With chains on his four-wheel-drive truck, Larry drove the two of them to the police station, where they were met with a lobby full of bundled residents and several sheriffs trying to calm and address each one.

When Walt met the whites of the clerks’ eyes, he forced his attention on her.

“We have every officer out at this time, Dr. Eddy. We have a description of your mother’s car. We’re looking.”

“Where are you looking?”

The phone rang, distracting her again.

Walt turned around.

Larry nodded toward the door. “C’mon. We’ll look.”

The plows had been through to his parents’ turnoff, but the road to the house was covered in over a foot of snow. They’d been told that an officer had knocked on the door, but there was no evidence of a car passing.

That scared Walt even more.

Larry inched the truck to the house.

Inside was dead silent, the red light on the answering machine blinked.

He heard his own calls, felt his panic all over again with each one.

Walt grabbed the throws from off the backs of the sofas, piled a bag full of water and ready-to-eat food, and shoved them into Larry’s truck.

“They could have missed the turnoff at night.”

“Hard to believe Mom would have missed it.”

“Unless she’d fallen asleep and Dakota missed it.”

Walt agreed with Larry, and they headed farther up the mountain. The snow was even thicker, and the falling rate would give them another six inches before noon.

They made it to a blockade, indicating that the plows hadn’t gone through in some time.

Each hour that passed killed part of Walt’s soul. He called Brenda every thirty minutes only to learn that she’d heard nothing.

Some of the chaos at the police station had mellowed when they returned there just after noon.

Panic moved to anger and Walt made sure he had the attention of as many officers as he could.

When the clerk started in with the we’re looking spiel, Walt lost it.

He slammed his hand on the counter. “My pregnant fiancée and my mother are out there. My father is recovering from heart surgery. We’re looking isn’t good enough!”

Finally, a sergeant came forward. “I’m Sergeant Mills. Let me show you where we’re directing our search.”

A map in a back room had colored stickpins dotting all over it. “We’ve been patrolling the main road, searched the road leading to your parents’ home. The electricity is out all over the west side of the mountain, and we’ve been all over that area helping residents get out, or get in.”

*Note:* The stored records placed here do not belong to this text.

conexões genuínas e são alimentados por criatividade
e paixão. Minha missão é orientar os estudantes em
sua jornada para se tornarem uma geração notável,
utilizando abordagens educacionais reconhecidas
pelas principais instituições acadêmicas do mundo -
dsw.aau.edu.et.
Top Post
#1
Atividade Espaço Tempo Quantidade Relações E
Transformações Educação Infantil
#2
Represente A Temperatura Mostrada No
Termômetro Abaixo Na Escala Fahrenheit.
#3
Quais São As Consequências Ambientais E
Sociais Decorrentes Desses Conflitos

Walt studied the map, pointed above the turnoff. “The road is closed up here, when did that happen?”

“After midnight.”

“Has anyone been up there since? We didn’t get through.”

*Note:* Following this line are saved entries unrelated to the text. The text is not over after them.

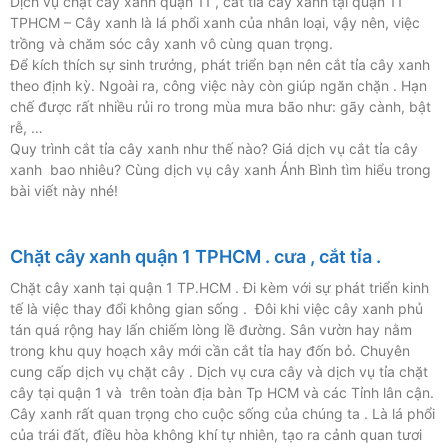
Dịch vụ chặt cây xanh quận 11 , cắt tỉa cây xanh tại quận 11
TPHCM – Cây xanh là lá phổi xanh của nhân loại, vậy nên, việc
trồng và chăm sóc cây xanh vô cùng quan trọng.
Để kích thích sự sinh trưởng, phát triển bạn nên cắt tỉa cây xanh
theo định kỳ. Ngoài ra, công việc này còn giúp ngăn chặn . Hạn
chế được rất nhiều rủi ro trong mùa mưa bão như: gãy cành, bật
rễ, …
Quy trình cắt tỉa cây xanh như thế nào? Giá dịch vụ cắt tỉa cây
xanh bao nhiêu? Cùng dịch vụ cây xanh Ánh Bình tìm hiểu trong
bài viết này nhé!
Chặt cây xanh quận 1 TPHCM . cưa , cắt tỉa .
Chặt cây xanh tại quận 1 TP.HCM . Đi kèm với sự phát triển kinh
tế là việc thay đổi không gian sống . Đôi khi việc cây xanh phủ
tán quá rộng hay lấn chiếm lòng lề đường. Sân vườn hay nằm
trong khu quy hoạch xây mới cần cắt tỉa hay đốn bỏ. Chuyên
cung cấp dịch vụ chặt cây . Dịch vụ cưa cây và dịch vụ tỉa chặt
cây tại quận 1 và trên toàn địa bàn Tp HCM và các Tỉnh lân cận.
Cây xanh rất quan trọng cho cuộc sống của chúng ta . Là lá phổi
của trái đất, điều hòa không khí tự nhiên, tạo ra cảnh quan tươi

“The plows are going through within the hour. If your family missed their turn, there is another one a quarter mile up. Could they have taken that?”

“Anything is possible.”

Walt ran a hand through his hair.

“I know you’re frustrated. We’re using every resource right now. All emergency vehicles are out in the storm. Power is out everywhere, people have been stranded in cars overnight. We’re hoping the snow slows down before sunset. If not, then first thing in the morning we’ll start again, get a bird in the air and see if we can find them from above.”

Walt thought of Trent, his resources. “How many choppers do you have?”

“Two.”

“I can get more.”

“We might not need them.”

Might wasn’t good enough.

He put a phone call in to his friend.

Both Dakota and JoAnne huddled in the front of the car when they turned on the car to heat it up. The sun might have been up, but the temperature was still bitter cold. Dakota had managed maybe an hour of sleep in the night. JoAnne did marginally better.